COLUMBIA, Ill. — Adam Stumpf doesn’t take the grain he harvests to an elevator. He brings it to his distillery.
The Monroe County, Illinois, native is finding success with a very unusual enterprise. He grows all of the grains used in making spirits, using a small portion of the family farm.
“We’re one of the few distilleries that grows every kernel of grain that we put in the bottle,” Stumpf said of his distillery, Stumpy’s Spirits.
Growth has exploded since he first opened his doors in July 2015. Weekly capacity has increased from four to 40 barrels. Each barrel — all made from Missouri white oak — holds about 53 gallons. From the beginning, Stumpf insisted on a self-sustaining strategy.
“When you put a commodity inside a commodity, you end up with a commodity,” he said. “With our own grains, we feel like we’re better able to innovate. I am the one who puts my butt in the tractor.”
Many distilleries advertised as locally sourced grow some of their grain, but few produce everything they use, he said. Stumpf rents 50 acres of his family’s 4,000-acre farm to grow corn, wheat, barley and rye. The grain is delivered right to the distillery, to an on-site cleaner.
Whiskey, bourbon, vodka and gin are produced here, some of it flavored, such as the popular Pecan Pie Whiskey.

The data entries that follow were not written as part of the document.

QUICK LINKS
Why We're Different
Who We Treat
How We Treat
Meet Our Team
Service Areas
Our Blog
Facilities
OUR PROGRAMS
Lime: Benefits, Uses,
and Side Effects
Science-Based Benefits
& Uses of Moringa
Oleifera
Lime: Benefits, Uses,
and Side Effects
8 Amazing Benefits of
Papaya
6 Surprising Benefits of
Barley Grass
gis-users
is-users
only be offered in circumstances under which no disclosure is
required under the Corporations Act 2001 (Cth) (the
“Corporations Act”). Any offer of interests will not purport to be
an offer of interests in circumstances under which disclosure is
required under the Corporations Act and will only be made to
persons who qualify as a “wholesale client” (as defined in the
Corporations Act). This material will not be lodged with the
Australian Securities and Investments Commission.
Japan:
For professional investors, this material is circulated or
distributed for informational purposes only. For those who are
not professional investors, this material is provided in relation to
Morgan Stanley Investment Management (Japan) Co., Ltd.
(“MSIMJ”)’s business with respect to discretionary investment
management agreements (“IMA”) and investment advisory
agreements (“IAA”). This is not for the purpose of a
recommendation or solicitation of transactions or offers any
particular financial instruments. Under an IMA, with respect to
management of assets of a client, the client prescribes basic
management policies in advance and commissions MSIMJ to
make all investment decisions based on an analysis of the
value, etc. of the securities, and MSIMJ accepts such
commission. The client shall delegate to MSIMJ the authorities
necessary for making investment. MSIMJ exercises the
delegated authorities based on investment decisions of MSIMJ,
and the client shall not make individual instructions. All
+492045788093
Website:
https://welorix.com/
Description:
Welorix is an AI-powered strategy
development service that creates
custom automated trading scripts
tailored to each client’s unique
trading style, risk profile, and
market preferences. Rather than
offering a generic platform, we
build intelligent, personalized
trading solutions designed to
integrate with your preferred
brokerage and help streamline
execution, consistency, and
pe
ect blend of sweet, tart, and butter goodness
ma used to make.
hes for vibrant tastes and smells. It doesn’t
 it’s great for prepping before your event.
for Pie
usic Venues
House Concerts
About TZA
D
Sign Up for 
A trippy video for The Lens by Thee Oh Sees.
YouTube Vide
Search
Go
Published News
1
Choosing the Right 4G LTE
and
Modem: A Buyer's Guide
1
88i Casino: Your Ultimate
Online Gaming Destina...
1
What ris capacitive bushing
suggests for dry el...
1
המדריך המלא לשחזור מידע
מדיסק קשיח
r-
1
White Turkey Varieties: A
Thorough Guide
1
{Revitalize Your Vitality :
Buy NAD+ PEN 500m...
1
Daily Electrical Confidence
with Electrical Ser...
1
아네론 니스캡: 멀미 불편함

Stumpf grew up on the family farm, studied engineering in college and worked for a few years for Anheuser-Busch in St. Louis, a short trip across the Mississippi River from the eight-generation farm. He learned a lot about alcohol production there, but also credits the family farm as a learning laboratory.
“A lot of it was at home; I’m self-taught,” he said. “Among many generations of consumers, I’m the first generation of producers. I started out home-brewing beer. Working at Anheuser-Busch gave me a sound foundation of beer. There are a lot of parallels up to the point of distillation.”

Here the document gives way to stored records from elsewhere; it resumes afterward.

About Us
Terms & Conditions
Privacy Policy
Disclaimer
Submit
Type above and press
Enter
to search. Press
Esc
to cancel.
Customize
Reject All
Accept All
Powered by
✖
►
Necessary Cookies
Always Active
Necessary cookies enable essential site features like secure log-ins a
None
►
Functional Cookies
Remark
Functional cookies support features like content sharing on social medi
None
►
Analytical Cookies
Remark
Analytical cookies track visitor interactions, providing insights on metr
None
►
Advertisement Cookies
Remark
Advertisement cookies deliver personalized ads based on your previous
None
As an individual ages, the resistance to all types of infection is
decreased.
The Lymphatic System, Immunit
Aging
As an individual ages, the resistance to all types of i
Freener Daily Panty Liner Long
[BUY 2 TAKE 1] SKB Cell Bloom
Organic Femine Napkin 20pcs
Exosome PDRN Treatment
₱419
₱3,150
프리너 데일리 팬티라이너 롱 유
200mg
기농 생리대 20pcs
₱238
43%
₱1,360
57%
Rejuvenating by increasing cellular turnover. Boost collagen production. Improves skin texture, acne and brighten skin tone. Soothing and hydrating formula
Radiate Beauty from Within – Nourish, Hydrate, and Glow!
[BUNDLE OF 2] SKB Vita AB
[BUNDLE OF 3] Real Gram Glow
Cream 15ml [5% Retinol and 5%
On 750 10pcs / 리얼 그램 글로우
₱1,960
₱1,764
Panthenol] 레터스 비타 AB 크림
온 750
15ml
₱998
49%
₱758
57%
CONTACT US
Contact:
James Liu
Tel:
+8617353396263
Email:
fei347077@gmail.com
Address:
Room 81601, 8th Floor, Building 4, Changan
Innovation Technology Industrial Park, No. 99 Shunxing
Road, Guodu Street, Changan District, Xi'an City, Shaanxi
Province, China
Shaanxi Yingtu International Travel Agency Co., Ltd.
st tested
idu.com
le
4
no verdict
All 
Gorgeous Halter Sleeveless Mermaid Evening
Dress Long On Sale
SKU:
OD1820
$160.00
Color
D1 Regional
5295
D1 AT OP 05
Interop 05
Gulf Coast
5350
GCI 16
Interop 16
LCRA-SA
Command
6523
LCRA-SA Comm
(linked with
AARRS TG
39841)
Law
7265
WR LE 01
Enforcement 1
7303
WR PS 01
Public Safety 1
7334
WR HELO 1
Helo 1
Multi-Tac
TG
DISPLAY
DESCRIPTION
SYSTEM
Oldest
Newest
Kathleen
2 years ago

There has also been a learning curve growing the grain that goes into his spirits. He grows yellow dent corn, but also a few heirloom varieties, such as Bloody Butcher and Jimmy Red.
“We spent five years finding grains that do well in the field and the distillery,” Stumpf said. “Barley and rye have been a bit of a challenge, because they’re not commonly grown in this area other than for feed. We’re very selective. We were really short on barley and rye the first year. We didn’t realize the challenge of buying seed.”
It took a few years to build up the seed bank for the heirloom corn varieties he grows.
He sends his barley off to Indiana or Michigan to have it malted. It would be less expensive to buy malted grain, but Stumpf is adamant about supplying his own. He will soon be doing his own malting on site, which he believes will make his the only distillery in the nation that grows all its own grain and malts its barley.
Stumpf credits his farming background for coming up with innovative ideas, such as repurposing a used olive oil bottling line to fill bottles of spirits.
“That’s the biggest thing I learned on the farm — how to adapt,” he said.
Most of Stumpy’s spirits are sold through distributors. They can be found as far north as the Wisconsin border and as far west as Kansas City. Spirits are also sold on location, as the distillery has become an agritourism destination.